YOUR OBJECTIVE ▸ Lines from the records below that contain the word "legend" are to be copied out.

[Rendered page images]
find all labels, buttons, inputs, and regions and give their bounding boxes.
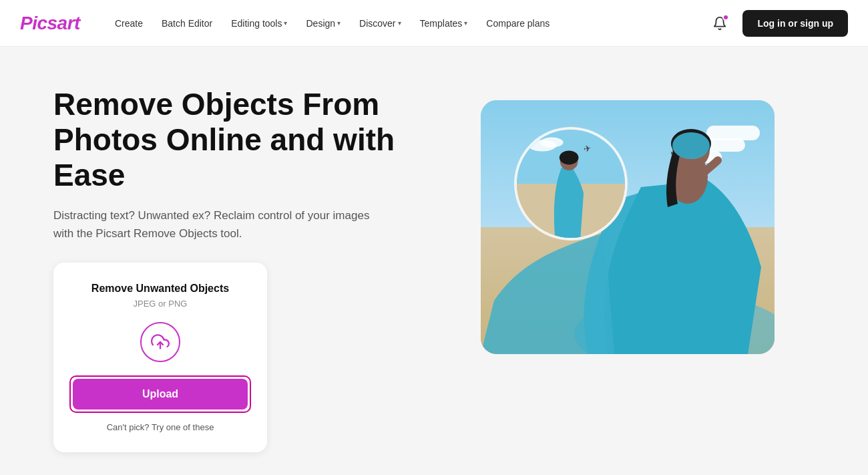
hero-image: ✈ — [481, 100, 775, 354]
login-button[interactable]: Log in or sign up — [742, 10, 848, 37]
main-content: Remove Objects From Photos Online and wi… — [0, 47, 868, 475]
nav-editing-tools[interactable]: Editing tools ▾ — [223, 13, 295, 34]
hero-subtitle: Distracting text? Unwanted ex? Reclaim c… — [53, 206, 387, 243]
cant-pick-text: Can't pick? Try one of these — [69, 422, 251, 432]
circle-content-svg: ✈ — [517, 127, 625, 241]
upload-icon-circle — [140, 322, 180, 362]
upload-card-subtitle: JPEG or PNG — [69, 299, 251, 309]
circle-cutout: ✈ — [514, 127, 628, 241]
logo[interactable]: Picsart — [20, 13, 80, 34]
templates-chevron: ▾ — [464, 19, 467, 27]
upload-button[interactable]: Upload — [73, 379, 248, 410]
nav-templates[interactable]: Templates ▾ — [412, 13, 476, 34]
svg-point-5 — [672, 132, 710, 159]
nav-discover[interactable]: Discover ▾ — [351, 13, 409, 34]
upload-icon — [151, 333, 170, 351]
svg-point-12 — [560, 150, 579, 164]
upload-card: Remove Unwanted Objects JPEG or PNG Uplo… — [53, 263, 267, 452]
editing-tools-chevron: ▾ — [284, 19, 287, 27]
hero-title: Remove Objects From Photos Online and wi… — [53, 87, 454, 193]
svg-point-10 — [540, 137, 563, 147]
upload-card-title: Remove Unwanted Objects — [69, 283, 251, 295]
upload-button-wrapper: Upload — [69, 375, 251, 413]
notification-bell[interactable] — [708, 11, 732, 35]
nav-batch-editor[interactable]: Batch Editor — [154, 13, 220, 34]
circle-inner: ✈ — [517, 130, 625, 238]
discover-chevron: ▾ — [398, 19, 401, 27]
left-section: Remove Objects From Photos Online and wi… — [53, 87, 454, 452]
nav-create[interactable]: Create — [107, 13, 151, 34]
notification-badge — [722, 14, 729, 21]
header-right: Log in or sign up — [708, 10, 848, 37]
nav-design[interactable]: Design ▾ — [298, 13, 349, 34]
main-nav: Create Batch Editor Editing tools ▾ Desi… — [107, 13, 708, 34]
right-section: ✈ — [481, 100, 775, 354]
header: Picsart Create Batch Editor Editing tool… — [0, 0, 868, 47]
nav-compare-plans[interactable]: Compare plans — [478, 13, 558, 34]
design-chevron: ▾ — [337, 19, 341, 27]
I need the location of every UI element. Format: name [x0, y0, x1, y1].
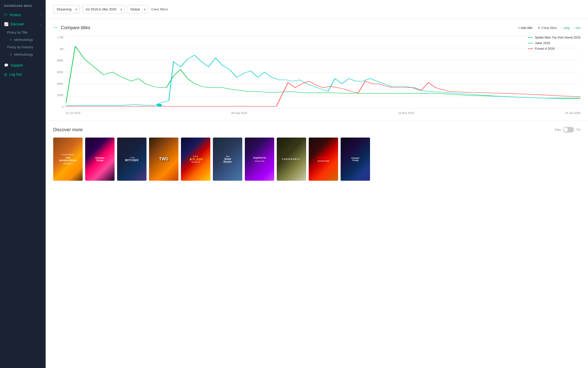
clear-titles-label: Clear titles	[541, 26, 557, 30]
poster-stranger-label: StrangerThings	[85, 138, 115, 181]
sidebar-support-label: Support	[10, 63, 23, 67]
sidebar-item-methodology1[interactable]: Methodology	[3, 36, 46, 43]
chart-main: 01 Jul 2019 08 Sep 2019 16 Nov 2019 24 J…	[66, 36, 580, 114]
discover-header: Discover more Film TV	[53, 127, 580, 132]
legend-label-spiderman: Spider-Man: Far from Home 2019	[535, 36, 580, 39]
film-label: Film	[555, 128, 561, 132]
sidebar-discover-label: Discover	[10, 22, 24, 26]
y-label-800k: 800K	[57, 59, 63, 62]
poster-strangerthings4-label: StrangerThings	[341, 138, 370, 181]
sidebar-item-logout[interactable]: ◎ Log Out	[0, 70, 46, 79]
x-icon: ✕	[538, 26, 540, 30]
chart-svg	[66, 36, 580, 108]
x-label-jul: 01 Jul 2019	[66, 111, 80, 114]
poster-theboys[interactable]: THE BOYS SEASON ONE	[309, 138, 338, 181]
section-header: 〰 Compare titles + Add title ✕ Clear tit…	[53, 25, 580, 31]
sidebar-logout-label: Log Out	[9, 72, 22, 76]
dot-icon2	[10, 54, 12, 55]
export-buttons: ↓ png ↓ csv	[562, 26, 580, 30]
y-label-1.2m: 1.2M	[57, 36, 63, 39]
sidebar-menu-label: DASHBOARD MENU	[0, 0, 46, 10]
clear-filters-button[interactable]: Clear filters	[150, 5, 169, 13]
sidebar-item-methodology2[interactable]: Methodology	[3, 51, 46, 58]
poster-chernobyl[interactable]: CHERNOBYL	[277, 138, 306, 181]
discover-title: Discover more	[53, 127, 83, 132]
chart-legend: Spider-Man: Far from Home 2019 Joker 201…	[528, 36, 580, 51]
sidebar-submenu-discover: Piracy by Title Methodology Piracy by In…	[0, 29, 46, 58]
filters-bar: Streaming Jul 2019 to Mar 2020 Global Cl…	[46, 0, 588, 19]
region-select-wrapper: Global	[127, 5, 148, 13]
compare-titles-section: 〰 Compare titles + Add title ✕ Clear tit…	[46, 19, 588, 121]
methodology2-label: Methodology	[14, 53, 33, 56]
clear-titles-button[interactable]: ✕ Clear titles	[538, 26, 557, 30]
poster-gooddoctor[interactable]: The GoodDoctor	[213, 138, 242, 181]
poster-twd-label: TWD	[149, 138, 178, 181]
dot-icon	[10, 39, 12, 41]
chart-area: 1.2M 1M 800K 600K 400K 200K 0	[53, 36, 580, 114]
discover-section: Discover more Film TV STAR WARS THEMANDA…	[46, 121, 588, 188]
sidebar-protect-label: Protect	[10, 13, 21, 17]
piracy-title-label: Piracy by Title	[7, 30, 28, 34]
svg-point-0	[157, 104, 162, 107]
streaming-select-wrapper: Streaming	[53, 5, 80, 13]
poster-witcher-label: ☽ THE WITCHER	[117, 138, 146, 181]
discover-icon: 📈	[4, 22, 8, 26]
poster-stranger-things[interactable]: StrangerThings	[85, 138, 115, 181]
legend-item-spiderman: Spider-Man: Far from Home 2019	[528, 36, 580, 39]
legend-line-joker	[528, 43, 533, 43]
poster-stranger-things-4[interactable]: StrangerThings	[341, 138, 370, 181]
legend-label-joker: Joker 2019	[535, 41, 550, 45]
piracy-industry-label: Piracy by Industry	[7, 45, 33, 49]
region-select[interactable]: Global	[127, 5, 148, 13]
date-select-wrapper: Jul 2019 to Mar 2020	[82, 5, 124, 13]
chart-y-axis: 1.2M 1M 800K 600K 400K 200K 0	[53, 36, 66, 114]
main-content: Streaming Jul 2019 to Mar 2020 Global Cl…	[46, 0, 588, 368]
sidebar-item-discover[interactable]: 📈 Discover ⌄	[0, 20, 46, 29]
shield-icon: 🛡	[4, 13, 8, 17]
section-actions: + Add title ✕ Clear titles ↓ png ↓ csv	[518, 26, 580, 30]
poster-witcher[interactable]: ☽ THE WITCHER	[117, 138, 146, 181]
sidebar-item-piracy-title[interactable]: Piracy by Title	[3, 29, 46, 36]
add-title-button[interactable]: + Add title	[518, 26, 532, 30]
legend-line-frozen	[528, 48, 533, 49]
sidebar-item-support[interactable]: 💬 Support	[0, 61, 46, 70]
x-label-sep: 08 Sep 2019	[231, 111, 247, 114]
poster-mandalorian[interactable]: STAR WARS THEMANDALORIAN SEASON 1	[53, 138, 83, 181]
poster-mandalorian-label: STAR WARS THEMANDALORIAN SEASON 1	[53, 138, 83, 181]
export-png-button[interactable]: ↓ png	[562, 26, 569, 30]
y-label-1m: 1M	[60, 47, 63, 51]
y-label-200k: 200K	[57, 94, 63, 97]
y-label-600k: 600K	[57, 71, 63, 74]
chart-x-axis: 01 Jul 2019 08 Sep 2019 16 Nov 2019 24 J…	[66, 108, 580, 114]
support-icon: 💬	[4, 63, 8, 67]
sidebar: DASHBOARD MENU 🛡 Protect › 📈 Discover ⌄ …	[0, 0, 46, 368]
x-label-nov: 16 Nov 2019	[398, 111, 414, 114]
poster-flash[interactable]: THE ⚡FLASH SEASON 6	[181, 138, 210, 181]
streaming-select[interactable]: Streaming	[53, 5, 80, 13]
film-tv-switch[interactable]	[563, 127, 574, 132]
compare-titles-title: Compare titles	[61, 25, 90, 30]
film-tv-toggle: Film TV	[555, 127, 580, 132]
legend-label-frozen: Frozen II 2019	[535, 47, 555, 51]
chart-container: 1.2M 1M 800K 600K 400K 200K 0	[53, 36, 580, 114]
poster-flash-label: THE ⚡FLASH SEASON 6	[181, 138, 210, 181]
legend-item-frozen: Frozen II 2019	[528, 47, 580, 51]
poster-twd[interactable]: TWD	[149, 138, 178, 181]
export-csv-button[interactable]: ↓ csv	[574, 26, 580, 30]
poster-chernobyl-label: CHERNOBYL	[277, 138, 306, 181]
logout-icon: ◎	[4, 72, 7, 76]
y-label-400k: 400K	[57, 82, 63, 85]
sidebar-item-piracy-industry[interactable]: Piracy by Industry	[3, 43, 46, 51]
y-label-0: 0	[62, 105, 63, 108]
date-range-select[interactable]: Jul 2019 to Mar 2020	[82, 5, 124, 13]
poster-theboys-label: THE BOYS SEASON ONE	[309, 138, 338, 181]
methodology1-label: Methodology	[14, 38, 33, 42]
wave-icon: 〰	[53, 25, 58, 31]
sidebar-item-protect[interactable]: 🛡 Protect ›	[0, 10, 46, 20]
toggle-knob	[563, 127, 568, 132]
legend-line-spiderman	[528, 37, 533, 38]
poster-euphoria[interactable]: euphoria season one	[245, 138, 274, 181]
tv-label: TV	[576, 128, 580, 132]
poster-grid: STAR WARS THEMANDALORIAN SEASON 1 Strang…	[53, 138, 580, 181]
chevron-right-icon: ›	[41, 14, 42, 16]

TASK ANSWER ▸
legend-label-spiderman: Spider-Man: Far from Home 2019	[535, 36, 580, 39]
chart-legend: Spider-Man: Far from Home 2019 Joker 201…	[528, 36, 580, 51]
legend-item-spiderman: Spider-Man: Far from Home 2019	[528, 36, 580, 39]
legend-line-joker	[528, 43, 533, 43]
legend-label-joker: Joker 2019	[535, 41, 550, 45]
legend-line-frozen	[528, 48, 533, 49]
legend-label-frozen: Frozen II 2019	[535, 47, 555, 51]
legend-item-frozen: Frozen II 2019	[528, 47, 580, 51]
legend-line-spiderman	[528, 37, 533, 38]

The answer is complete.